Zeolites have an atypical crystalline structure and they also have an exclusive capability to change ions. Structures of Zeolites have a considerable number of small channel as well as larger pores. The small channels are known microporosity because they have distinctive diameters of 0.5 to 0.7 nm which is only a little big than the diameter of a molecule of water. The larger pores are called mesoporosity. These channels have positive ions which can be replaced by other ions.

This changeover of ions allows zeolites to adsorb certain unsafe or unnecessary elements selectively from soil, water and air. Removal of calcium from hard water is a very classic example of this unique characteristic of zeolites. With the help of zeolites, calcium ions (Ca+2) can be removed and replaced with Sodium ions (Na+), which end in soft water. Zeolites also have powerful affinity for some damaging heavy metals like lead, chromium, nickel and zinc.

Suspended and colloidal particles can be trapped in the mesopores of zeolite. Dissolved organic molecules can also be adsorbed in these pores.
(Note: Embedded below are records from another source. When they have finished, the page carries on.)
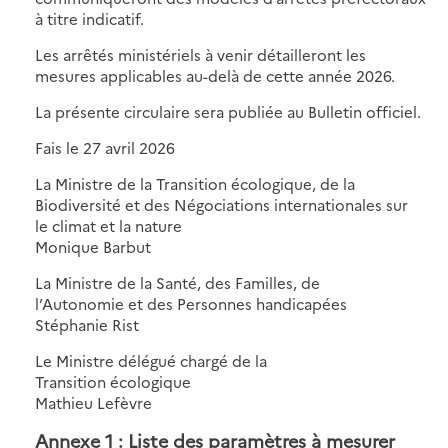
à titre indicatif.
Les arrêtés ministériels à venir détailleront les
mesures applicables au-delà de cette année 2026.
La présente circulaire sera publiée au Bulletin officiel.
Fais le 27 avril 2026
La Ministre de la Transition écologique, de la
Biodiversité et des Négociations internationales sur
le climat et la nature
Monique Barbut
La Ministre de la Santé, des Familles, de
l’Autonomie et des Personnes handicapées
Stéphanie Rist
Le Ministre délégué chargé de la
Transition écologique
Mathieu Lefèvre
Annexe 1 : Liste des paramètres à mesurer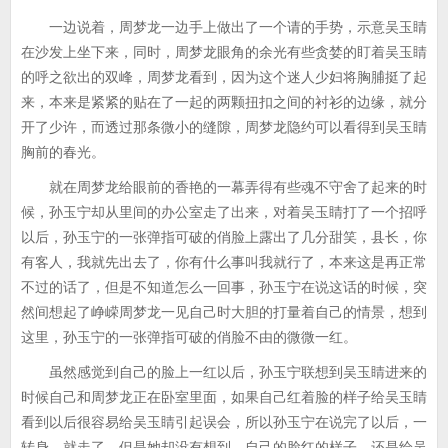
一边说着，周梦龙一边手上做出了一个请的手势，示意吴玉睛
在沙发上坐下来，同时，周梦龙眼角的余光有些贪婪的盯着吴玉睛
的呼之欲出的双峰，周梦龙看到，因为这个迷人少妇将胸脯挺了起
来，本来是紧紧的贴在了一起的两颗扭扣之间的衬衫的边缘，就分
开了少许，而透过那条微小的缝隙，周梦龙隐约可以看得到吴玉睛
胸前的春光。
就在周梦龙给眼前的香艳的一幕弄得有些魂不守舍了起来的时
候，孙玉宁却从里间的办公室走了出来，对着吴玉睛打了一个招呼
以后，孙玉宁的一张弹指可破的俏脸上露出了几分甜笑，县长，你
有客人，我就先出去了，你有什么事叫我就行了，本来这是再正常
不过的话了，但是不知道怎么一回事，孙玉宁在说这话的时候，突
然间想起了峥嵘周梦龙一见自己时大胆的打量着自己的情景，想到
这里，孙玉宁的一张弹指可破的俏脸不由的微微一红。
虽然感觉到自己的脸上一红以后，孙玉宁联想到吴玉睛进来的
时候自己和周梦龙正在卧室里面，如果自己红着脸的样子给吴玉睛
看到以后很容易给吴玉睛引起误会，所以孙玉宁在说完了以后，一
转身，就走了，但是她却没有想到，自己的脸红的样子，还是给吴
Industrial and environmental uses of zeolites are limitless because of its unique properties and characteristics. Zeolites can also be used in landfills and at industrialized sites, which can assist to avoid the discharge of a large amount of damaging or unnecessary elements into the environment.

Structure of Zeolite

According to Breck (1974), zeolites are crystalline, hydrated, micro porous aluminosilicates which are made from a noticeably expanding three dimensional arrangement of [SiO4]4- and [AlO4]5- tetrahedral which are associated to each other by the sharing of oxygen atoms (p. 4). Their composition can be taken as an inorganic polymer which is made from tetrahedral TO4 units, where T is Si4+ or Al3+ ion. Each O (Oxygen) atom is shared between two T atoms.

The organization of zeolite is on the basis of the crystallographic unit cell :  Mx/n      

[(AlO2)x(SiO2)y]· wH2O, where M is an alkali or alkaline earth cation, n is the valency of the cation, w is the number of molecules of water per unit cell, x and y are the total number of tetrahedron per unit cell, and the ratio y/x usually has values of 1 to 5, though for the silica zeolite, y/x can be raging from 10 to 100. (Bekkum, Flanigen, et.al., 1991)  

According to Lobo (2003), the O/T ratio in the structure of zeolite is always equal to 2 because it is derived from silicate type network structures. The O-T-O bond angle is close to the ideal tetrahedral bond angle of 109.5°. The T-O-T bond angle is much more flexible than the O-T-O bond angle and is usually around 140° to 165°.

According to Breck (1974), the principal structural component of zeolites is the TO4 tetrahedra and the secondary building units (SBUs) are the geometric arrangements of this principle tetrahedral arrangement. The secondary building units can be uncomplicated polyhedrals like cubes, hexagonal prisms, or cubo-octahedral (Bekkum, Flanigen, Jacobs & Jansen, 1991). The structures of zeolites can be produced by repeating SBUs. Zeolites can be categorized into eight groups. Fig. 1 and 2 shows the components and parts of the structure of zeolite.